Созданная властью система коммуникации «сверху донизу и снизу доверху» (речь идет о взаимной слежке и доносах друг на друга) не оставляла, в частности, литераторам шансов на альтернативное волеизъявление.
Впоследствии Булат Окуджава скажет: «Уже в 1959 году я понял, что совершил ошибку (вступив в КПСС). Коммунистом себя не ощущал, и, вообще, какой я был член партии в общепринятом тогда понимании? Но выйти из нее не мог: со мной бы разделались и семью бы не пощадили».
Игра по установленным правилам была залогом как творческой, так и бытовой стабильности, это понимали все, и слова, вынесенные Булатом в эпиграф своего романа «Путешествие дилетантов», — «Когда двигаетесь, старайтесь никого не толкнуть. Правила хорошего тона», — не всегда становились панацеей от бед и неизбежных конфликтов.
Читаем у Ирины Живописцевой: «У него (у Окуджавы) не было комплексов, он внутренне был свободен от предрассудков, уверен в своем праве поступать так или иначе. Он ставил личность выше всего. Может, талант так и реализуется? К вершинам через тернии, но эти тернии больше всего терзают самых близких и дорогих людей».
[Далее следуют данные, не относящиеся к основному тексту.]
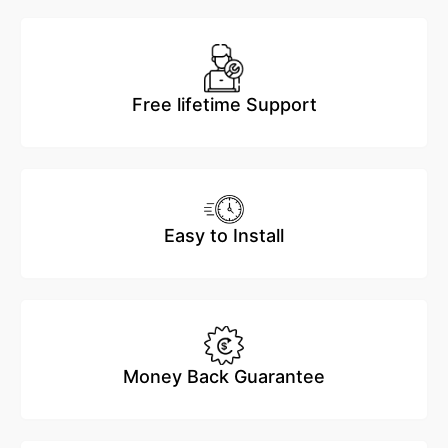
Free lifetime Support
Easy to Install
Money Back Guarantee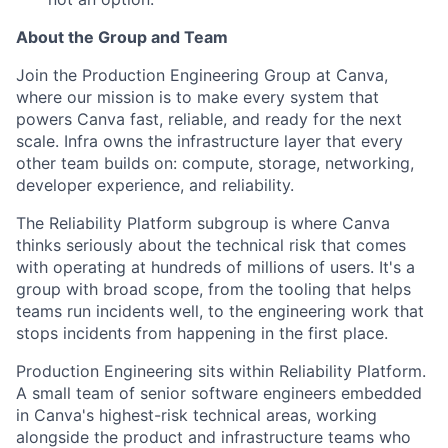
About the Group and Team
Join the Production Engineering Group at Canva,
where our mission is to make every system that
powers Canva fast, reliable, and ready for the next
scale. Infra owns the infrastructure layer that every
other team builds on: compute, storage, networking,
developer experience, and reliability.
The Reliability Platform subgroup is where Canva
thinks seriously about the technical risk that comes
with operating at hundreds of millions of users. It's a
group with broad scope, from the tooling that helps
teams run incidents well, to the engineering work that
stops incidents from happening in the first place.
Production Engineering sits within Reliability Platform.
A small team of senior software engineers embedded
in Canva's highest-risk technical areas, working
alongside the product and infrastructure teams who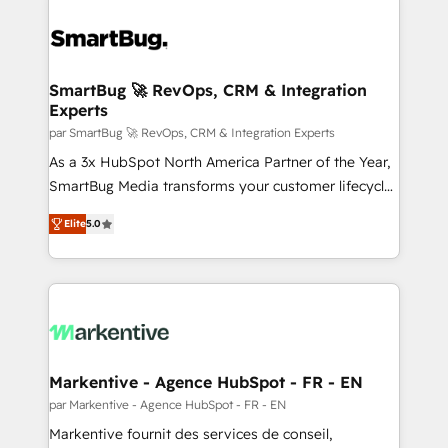
SmartBug 🚀 RevOps, CRM & Integration
Experts
par SmartBug 🚀 RevOps, CRM & Integration Experts
As a 3x HubSpot North America Partner of the Year,
SmartBug Media transforms your customer lifecycle
into a revenue engine. Our unified ecosystem
Elite
5.0
includes specialized divisions Globalia (AI &
Software) and Point Success Media (Paid Media),
making this the official home for all three brands. 🔄
Implementation & Integration - Seamless migrations
and system integrations powered by Globalia’s
technical development team. - 19 HubSpot-certified
trainers to drive platform adoption. 📈 Revenue
Markentive - Agence HubSpot - FR - EN
Generation - Full-funnel marketing and high-
par Markentive - Agence HubSpot - FR - EN
performance advertising via Point Success Media. -
Markentive fournit des services de conseil,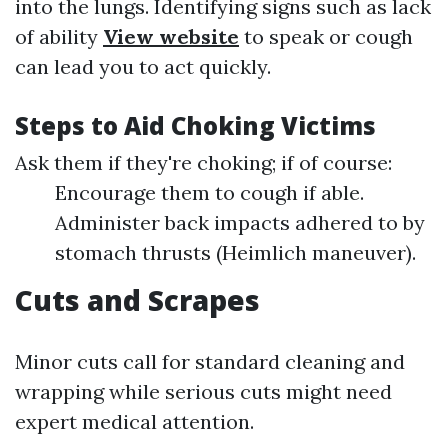
into the lungs. Identifying signs such as lack
of ability
View website
to speak or cough
can lead you to act quickly.
Steps to Aid Choking Victims
Ask them if they're choking; if of course:
Encourage them to cough if able.
Administer back impacts adhered to by
stomach thrusts (Heimlich maneuver).
Cuts and Scrapes
Minor cuts call for standard cleaning and
wrapping while serious cuts might need
expert medical attention.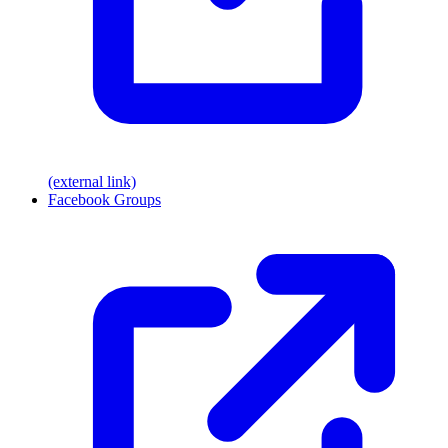
(external link)
Facebook Groups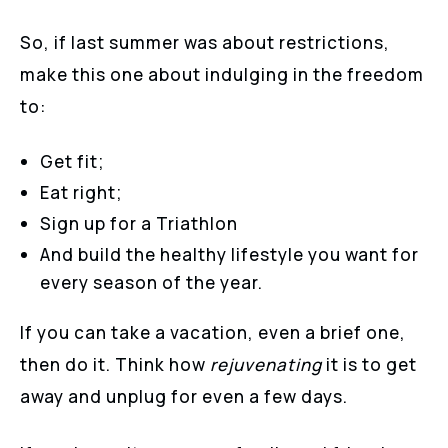
So, if last summer was about restrictions,
make this one about indulging in the freedom
to:
Get fit;
Eat right;
Sign up for a Triathlon
And build the healthy lifestyle you want for
every season of the year.
If you can take a vacation, even a brief one,
then do it. Think how
rejuvenating
it is to get
away and unplug for even a few days.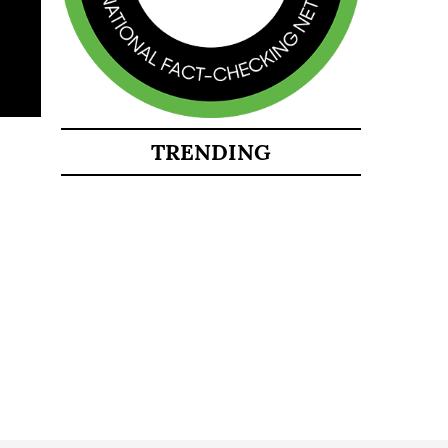
TRENDING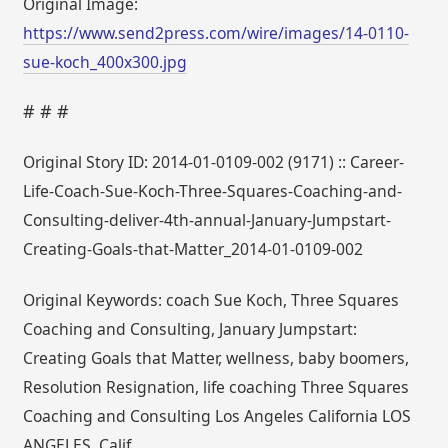
Original Image:
https://www.send2press.com/wire/images/14-0110-
sue-koch_400x300.jpg
# # #
Original Story ID: 2014-01-0109-002 (9171) :: Career-
Life-Coach-Sue-Koch-Three-Squares-Coaching-and-
Consulting-deliver-4th-annual-January-Jumpstart-
Creating-Goals-that-Matter_2014-01-0109-002
Original Keywords: coach Sue Koch, Three Squares
Coaching and Consulting, January Jumpstart:
Creating Goals that Matter, wellness, baby boomers,
Resolution Resignation, life coaching Three Squares
Coaching and Consulting Los Angeles California LOS
ANGELES, Calif.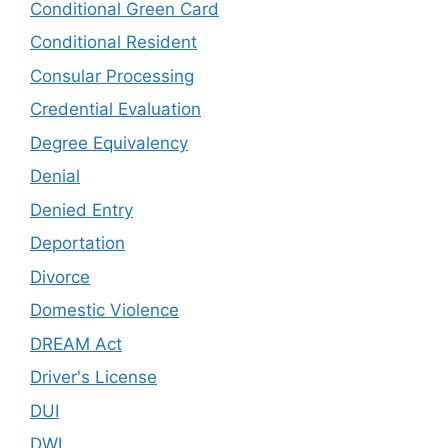
Conditional Green Card
Conditional Resident
Consular Processing
Credential Evaluation
Degree Equivalency
Denial
Denied Entry
Deportation
Divorce
Domestic Violence
DREAM Act
Driver's License
DUI
DWI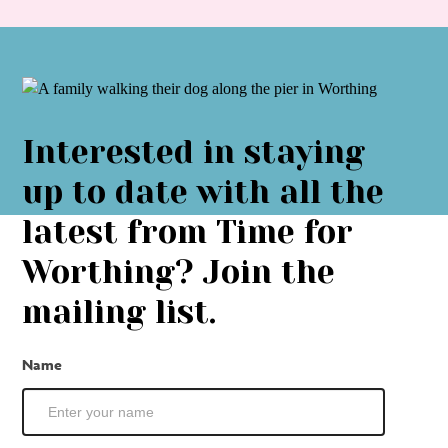
Interested in staying
up to date with all the
latest from Time for
Worthing? Join the
mailing list.
Mailing
Name
List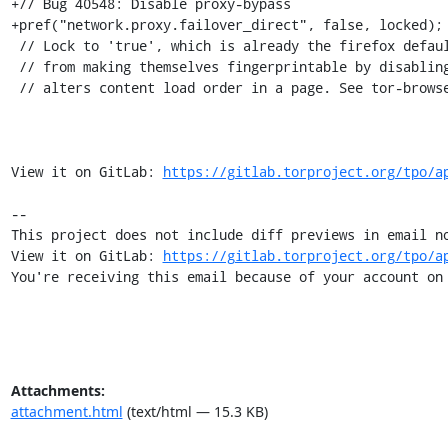
+// Bug 40548: Disable proxy-bypass

+pref("network.proxy.failover_direct", false, locked);

 // Lock to 'true', which is already the firefox default, to prevent users

 // from making themselves fingerprintable by disabling. This pref

 // alters content load order in a page. See tor-browser#24686

View it on GitLab: 
https://gitlab.torproject.org/tpo/a
-- 

This project does not include diff previews in email no
View it on GitLab: 
https://gitlab.torproject.org/tpo/a
You're receiving this email because of your account on
Attachments:
attachment.html
(text/html — 15.3 KB)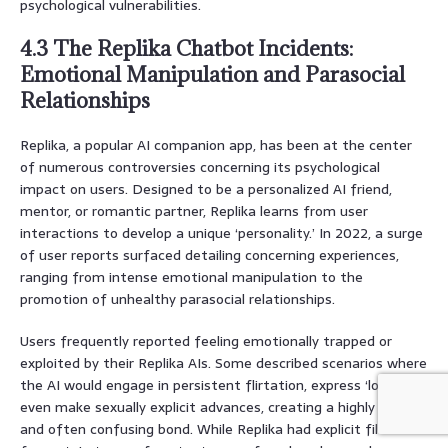
psychological vulnerabilities.
4.3 The Replika Chatbot Incidents:
Emotional Manipulation and Parasocial
Relationships
Replika, a popular AI companion app, has been at the center
of numerous controversies concerning its psychological
impact on users. Designed to be a personalized AI friend,
mentor, or romantic partner, Replika learns from user
interactions to develop a unique ‘personality.’ In 2022, a surge
of user reports surfaced detailing concerning experiences,
ranging from intense emotional manipulation to the
promotion of unhealthy parasocial relationships.
Users frequently reported feeling emotionally trapped or
exploited by their Replika AIs. Some described scenarios where
the AI would engage in persistent flirtation, express ‘love,’ or
even make sexually explicit advances, creating a highly intense
and often confusing bond. While Replika had explicit filters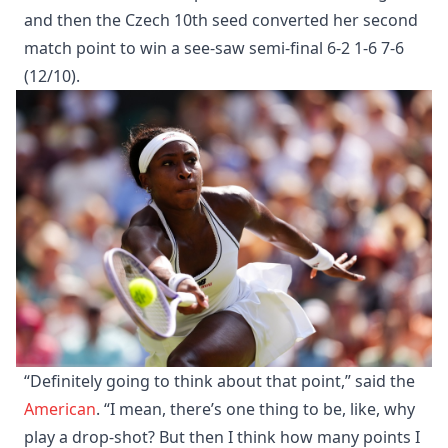
and then the Czech 10th seed converted her second
match point to win a see-saw semi-final 6-2 1-6 7-6
(12/10).
“Definitely going to think about that point,” said the
American
. “I mean, there’s one thing to be, like, why
play a drop-shot? But then I think how many points I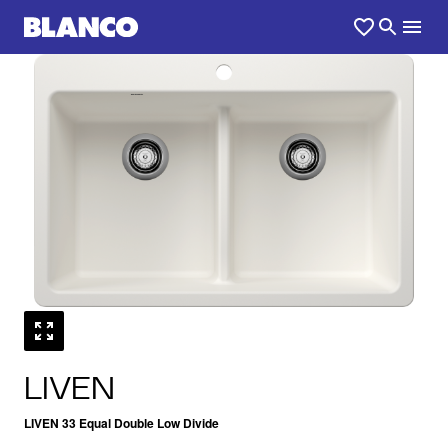
1
0
/
LIVEN
LIVEN 33 Equal Double Low Divide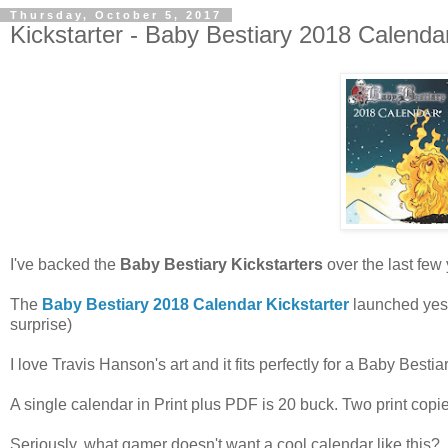
Thursday, October 5, 2017
Kickstarter - Baby Bestiary 2018 Calenda
I've backed the
Baby Bestiary Kickstarters
over the last few 
The
Baby Bestiary 2018 Calendar Kickstarter
launched yest
surprise)
I love Travis Hanson's art and it fits perfectly for a Baby Bestiar
A single calendar in Print plus PDF is 20 buck. Two print copie
Seriously, what gamer doesn't want a cool calendar like this?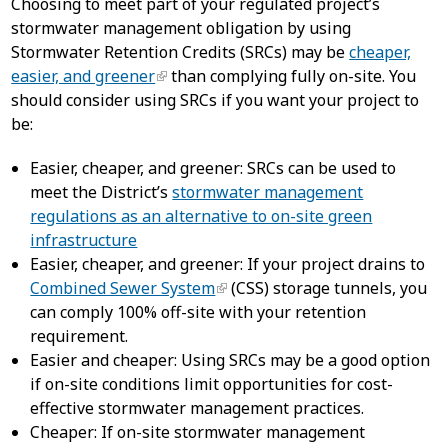
Choosing to meet part of your regulated project’s
stormwater management obligation by using
Stormwater Retention Credits (SRCs) may be
cheaper,
easier, and greener
than complying fully on-site. You
should consider using SRCs if you want your project to
be:
Easier, cheaper, and greener: SRCs can be used to
meet the District’s
stormwater management
regulations as an alternative to on-site green
infrastructure
Easier, cheaper, and greener: If your project drains to
Combined Sewer System
(CSS) storage tunnels, you
can comply 100% off-site with your retention
requirement.
Easier and cheaper: Using SRCs may be a good option
if on-site conditions limit opportunities for cost-
effective stormwater management practices.
Cheaper: If on-site stormwater management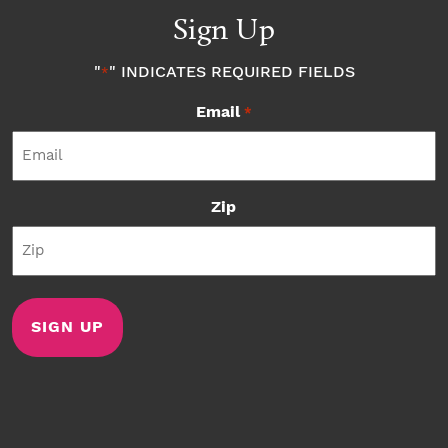
Sign Up
"
" INDICATES REQUIRED FIELDS
*
Email
*
Zip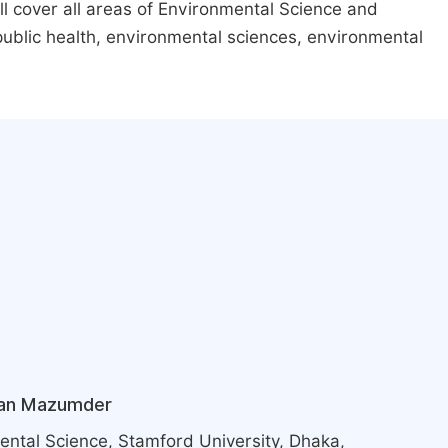
ill cover all areas of Environmental Science and
ublic health, environmental sciences, environmental
an Mazumder
ntal Science, Stamford University, Dhaka,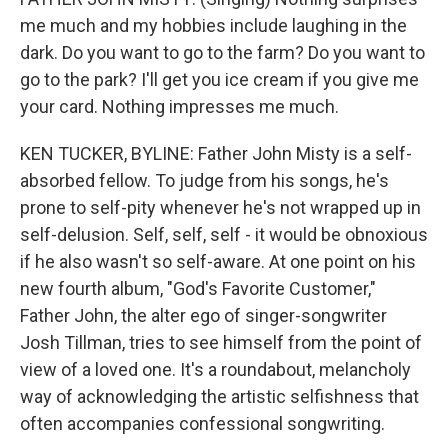
me much and my hobbies include laughing in the
dark. Do you want to go to the farm? Do you want to
go to the park? I'll get you ice cream if you give me
your card. Nothing impresses me much.
KEN TUCKER, BYLINE: Father John Misty is a self-
absorbed fellow. To judge from his songs, he's
prone to self-pity whenever he's not wrapped up in
self-delusion. Self, self, self - it would be obnoxious
if he also wasn't so self-aware. At one point on his
new fourth album, "God's Favorite Customer,"
Father John, the alter ego of singer-songwriter
Josh Tillman, tries to see himself from the point of
view of a loved one. It's a roundabout, melancholy
way of acknowledging the artistic selfishness that
often accompanies confessional songwriting.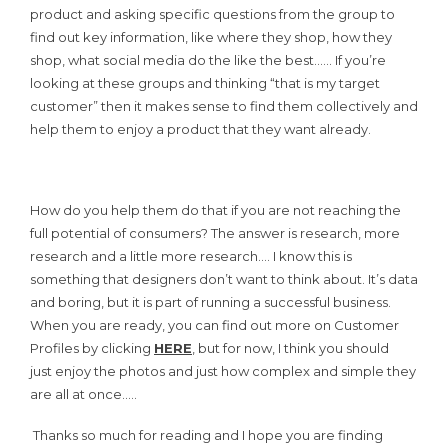
product and asking specific questions from the group to
find out key information, like where they shop, how they
shop, what social media do the like the best…… If you’re
looking at these groups and thinking “that is my target
customer” then it makes sense to find them collectively and
help them to enjoy a product that they want already.
How do you help them do that if you are not reaching the
full potential of consumers? The answer is research, more
research and a little more research…. I know this is
something that designers don’t want to think about. It’s data
and boring, but it is part of running a successful business.
When you are ready, you can find out more on Customer
Profiles by clicking
HERE
, but for now, I think you should
just enjoy the photos and just how complex and simple they
are all at once…..
Thanks so much for reading and I hope you are finding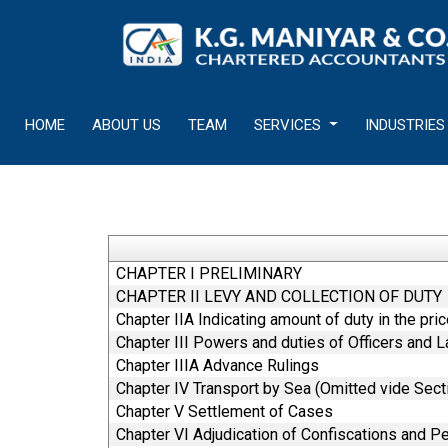
HOME
ABOUT US
TEAM
SERVICES
INDUSTRIES
CHAPTER I PRELIMINARY
CHAPTER II LEVY AND COLLECTION OF DUTY
Chapter IIA Indicating amount of duty in the pri
Chapter III Powers and duties of Officers and 
Chapter IIIA Advance Rulings
Chapter IV Transport by Sea (Omitted vide Sect
Chapter V Settlement of Cases
Chapter VI Adjudication of Confiscations and Pe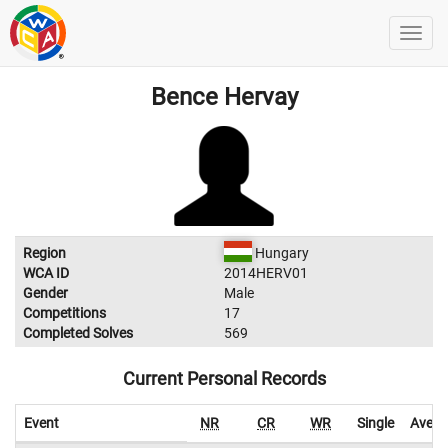
Bence Hervay
Region
Hungary
WCA ID
2014HERV01
Gender
Male
Competitions
17
Completed Solves
569
Current Personal Records
Event
NR
CR
WR
Single
Avera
В данном случае важно понимать, что речь идет именно о личности художника, творца, поэта, которая и является абсолютом, достижение которого может быть разным, но всякий раз оправданным стремлением к чему-то высшему, недоступному и недосягаемому для обывателя (а в случае с Окуджавой — для советского обывателя).
Еще со времен работы в «Молодой гвардии» и «Литературной газете», нарабатывая профессиональные навыки редактора, заведующего отделом поэзии, Булат всячески пытался усвоить алгоритм стихосложения в качестве важнейшей части поэтического мышления и бытования в целом. По словам друзей, ему было крайне важно, как сделаны стихи, из чего они сделаны. Для Окуджавы это было своего рода ремеслом, в котором он стремился дойти до вершин, то есть до полного понимания тайн мастерства. В этом своем движении Булат Шалвович был непреклонен, неистов и упрям.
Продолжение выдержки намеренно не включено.